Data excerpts
:::::

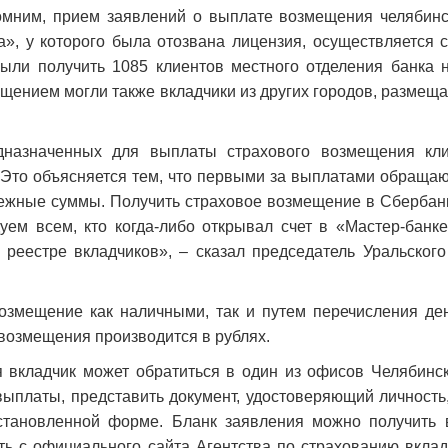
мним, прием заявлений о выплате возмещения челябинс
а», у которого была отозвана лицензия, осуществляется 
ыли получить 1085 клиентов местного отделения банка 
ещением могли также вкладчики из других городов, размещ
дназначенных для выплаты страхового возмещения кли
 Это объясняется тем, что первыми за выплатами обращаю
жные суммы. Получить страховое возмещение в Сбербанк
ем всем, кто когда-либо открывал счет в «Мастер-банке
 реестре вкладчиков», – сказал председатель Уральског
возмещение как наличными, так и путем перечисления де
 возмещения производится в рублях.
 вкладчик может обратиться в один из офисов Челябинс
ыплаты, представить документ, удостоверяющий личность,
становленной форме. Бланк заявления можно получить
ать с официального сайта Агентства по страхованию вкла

:::::

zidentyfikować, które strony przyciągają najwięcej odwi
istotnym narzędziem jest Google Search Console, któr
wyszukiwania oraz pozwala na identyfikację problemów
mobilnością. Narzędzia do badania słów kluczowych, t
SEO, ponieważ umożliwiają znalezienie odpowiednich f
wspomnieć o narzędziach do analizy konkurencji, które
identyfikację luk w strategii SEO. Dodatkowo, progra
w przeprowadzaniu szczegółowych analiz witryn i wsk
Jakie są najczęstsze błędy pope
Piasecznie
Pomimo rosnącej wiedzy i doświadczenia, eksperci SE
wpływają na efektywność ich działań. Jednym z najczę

:::::

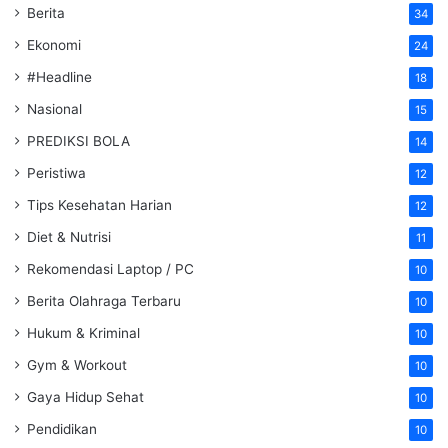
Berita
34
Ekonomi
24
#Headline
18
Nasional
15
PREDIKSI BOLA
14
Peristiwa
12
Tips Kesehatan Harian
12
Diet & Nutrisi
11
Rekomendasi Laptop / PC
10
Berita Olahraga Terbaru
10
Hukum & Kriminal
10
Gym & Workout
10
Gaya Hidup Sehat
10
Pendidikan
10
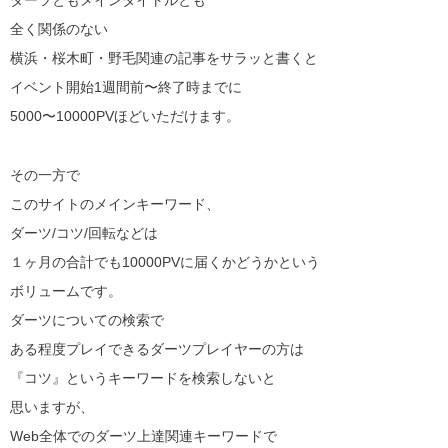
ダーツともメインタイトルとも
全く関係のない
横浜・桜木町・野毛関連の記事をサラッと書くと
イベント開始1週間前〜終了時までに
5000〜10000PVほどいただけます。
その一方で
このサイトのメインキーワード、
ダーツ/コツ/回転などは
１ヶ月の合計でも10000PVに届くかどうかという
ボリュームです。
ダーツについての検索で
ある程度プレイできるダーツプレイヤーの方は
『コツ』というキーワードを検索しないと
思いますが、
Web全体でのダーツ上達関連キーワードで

:::::

• AIM OF THE EXERCISE: Copy out the lines above exactly, beginning at the one that contains "SEO, ponieważ umożliwiają" and ending at the one that contains "wpływają na efektywność".

• YOUR SOLUTION:
SEO, ponieważ umożliwiają znalezienie odpowiednich f
wspomnieć o narzędziach do analizy konkurencji, które
identyfikację luk w strategii SEO. Dodatkowo, progra
w przeprowadzaniu szczegółowych analiz witryn i wsk
Jakie są najczęstsze błędy pope
Piasecznie
Pomimo rosnącej wiedzy i doświadczenia, eksperci SE
wpływają na efektywność ich działań. Jednym z najczę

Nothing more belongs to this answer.